Exercise directions:
From the line with "Uddannelsesbarrierer" to the line with "Børn, unge og familie", retype every line exactly, including those two, and leave out the rest of the data below.

(Page images and extracted text)
☆ ☆ ☆ ☆ ☆
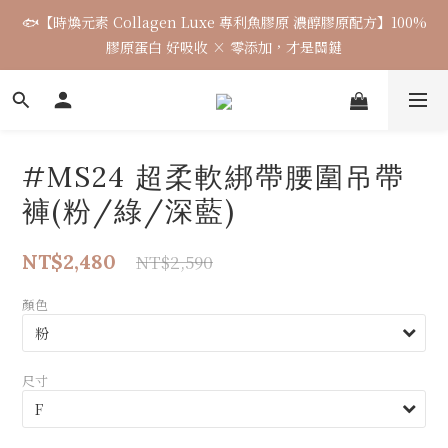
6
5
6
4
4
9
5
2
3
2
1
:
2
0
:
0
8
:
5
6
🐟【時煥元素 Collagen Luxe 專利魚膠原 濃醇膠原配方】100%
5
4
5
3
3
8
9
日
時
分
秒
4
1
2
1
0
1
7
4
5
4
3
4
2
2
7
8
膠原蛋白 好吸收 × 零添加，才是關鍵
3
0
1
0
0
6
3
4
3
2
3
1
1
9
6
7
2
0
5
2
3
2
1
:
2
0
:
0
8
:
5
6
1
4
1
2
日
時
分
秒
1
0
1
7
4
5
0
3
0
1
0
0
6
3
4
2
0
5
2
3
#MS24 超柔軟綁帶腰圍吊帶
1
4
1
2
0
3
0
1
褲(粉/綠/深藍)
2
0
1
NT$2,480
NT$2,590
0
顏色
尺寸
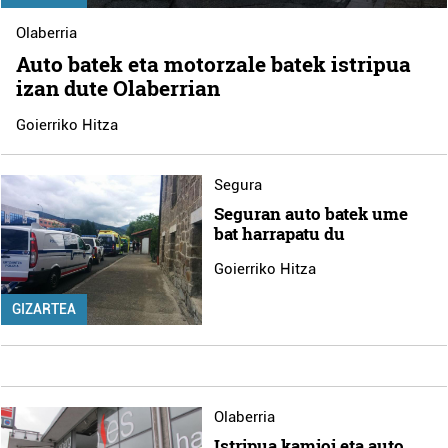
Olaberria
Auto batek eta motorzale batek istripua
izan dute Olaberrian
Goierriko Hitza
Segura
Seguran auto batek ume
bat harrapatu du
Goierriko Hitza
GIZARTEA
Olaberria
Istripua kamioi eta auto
☆ ☆ ☆ ☆ ☆
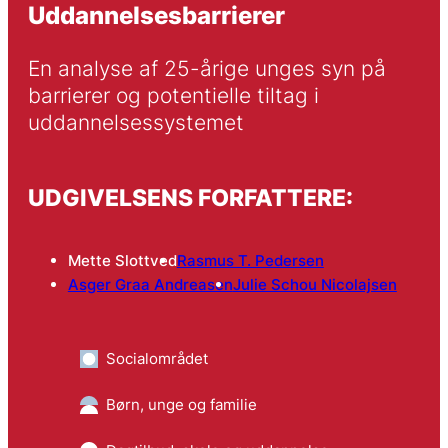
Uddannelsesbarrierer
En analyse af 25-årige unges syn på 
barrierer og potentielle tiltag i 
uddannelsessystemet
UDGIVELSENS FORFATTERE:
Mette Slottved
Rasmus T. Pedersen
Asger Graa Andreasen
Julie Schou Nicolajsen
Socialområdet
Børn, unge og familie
☆ ☆ ☆ ☆ ☆
Task result:
Uddannelsesbarrierer
En analyse af 25-årige unges syn på 
barrierer og potentielle tiltag i 
uddannelsessystemet
UDGIVELSENS FORFATTERE:
Mette Slottved
Rasmus T. Pedersen
Asger Graa Andreasen
Julie Schou Nicolajsen
Socialområdet
Børn, unge og familie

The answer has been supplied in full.